Exercise instructions: Only one span is wanted from the lines below: from the one with "December 2018" up to and including the one with "stone unturned, addressing". Copy it exactly, without images.

--- Listed records ---

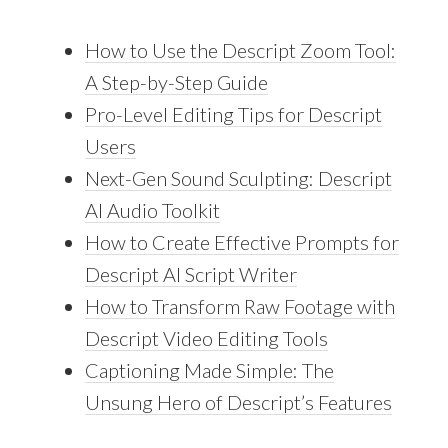
How to Use the Descript Zoom Tool:
A Step-by-Step Guide
Pro-Level Editing Tips for Descript
Users
Next-Gen Sound Sculpting: Descript
AI Audio Toolkit
How to Create Effective Prompts for
Descript AI Script Writer
How to Transform Raw Footage with
Descript Video Editing Tools
Captioning Made Simple: The
Unsung Hero of Descript’s Features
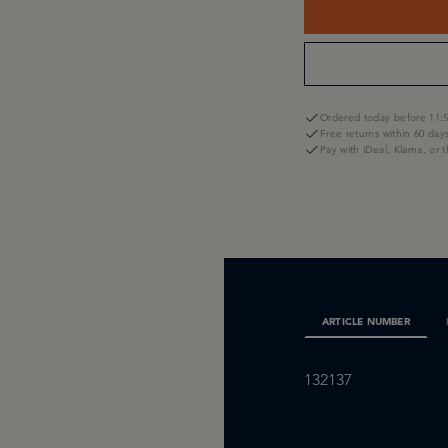
Ordered today before 11:5
Free returns within 60 day
Pay with iDeal, Klarna, or 
ARTICLE NUMBER
132137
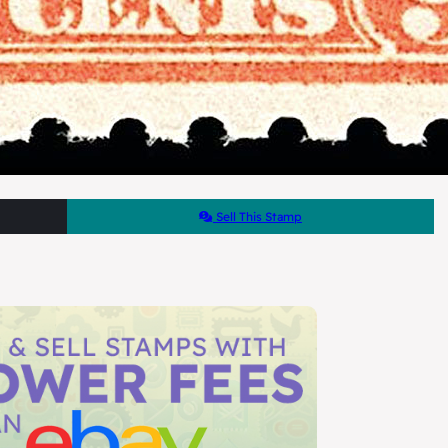
Sell This Stamp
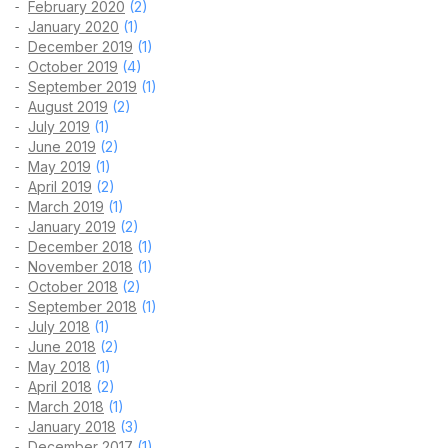
February 2020
(2)
January 2020
(1)
December 2019
(1)
October 2019
(4)
September 2019
(1)
August 2019
(2)
July 2019
(1)
June 2019
(2)
May 2019
(1)
April 2019
(2)
March 2019
(1)
January 2019
(2)
December 2018
(1)
November 2018
(1)
October 2018
(2)
September 2018
(1)
July 2018
(1)
June 2018
(2)
May 2018
(1)
April 2018
(2)
March 2018
(1)
January 2018
(3)
December 2017
(1)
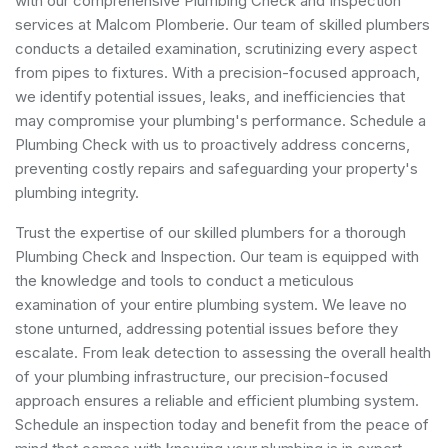
with our comprehensive Plumbing Check and Inspection
services at Malcom Plomberie. Our team of skilled plumbers
conducts a detailed examination, scrutinizing every aspect
from pipes to fixtures. With a precision-focused approach,
we identify potential issues, leaks, and inefficiencies that
may compromise your plumbing's performance. Schedule a
Plumbing Check with us to proactively address concerns,
preventing costly repairs and safeguarding your property's
plumbing integrity.
Trust the expertise of our skilled plumbers for a thorough
Plumbing Check and Inspection. Our team is equipped with
the knowledge and tools to conduct a meticulous
examination of your entire plumbing system. We leave no
stone unturned, addressing potential issues before they
escalate. From leak detection to assessing the overall health
of your plumbing infrastructure, our precision-focused
approach ensures a reliable and efficient plumbing system.
Schedule an inspection today and benefit from the peace of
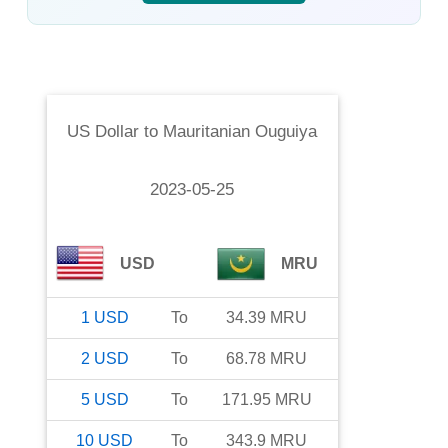
US Dollar
to
Mauritanian Ouguiya
2023-05-25
USD
MRU
1
USD
To
34.39
MRU
2
USD
To
68.78
MRU
5
USD
To
171.95
MRU
10
USD
To
343.9
MRU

---

Worked solution:
December 2018
(1)
November 2018
(1)
October 2018
(2)
September 2018
(1)
July 2018
(1)
June 2018
(2)
May 2018
(1)
April 2018
(2)
March 2018
(1)
January 2018
(3)
December 2017
(1)
with our comprehensive Plumbing Check and Inspection
services at Malcom Plomberie. Our team of skilled plumbers
conducts a detailed examination, scrutinizing every aspect
from pipes to fixtures. With a precision-focused approach,
we identify potential issues, leaks, and inefficiencies that
may compromise your plumbing's performance. Schedule a
Plumbing Check with us to proactively address concerns,
preventing costly repairs and safeguarding your property's
plumbing integrity.
Trust the expertise of our skilled plumbers for a thorough
Plumbing Check and Inspection. Our team is equipped with
the knowledge and tools to conduct a meticulous
examination of your entire plumbing system. We leave no
stone unturned, addressing potential issues before they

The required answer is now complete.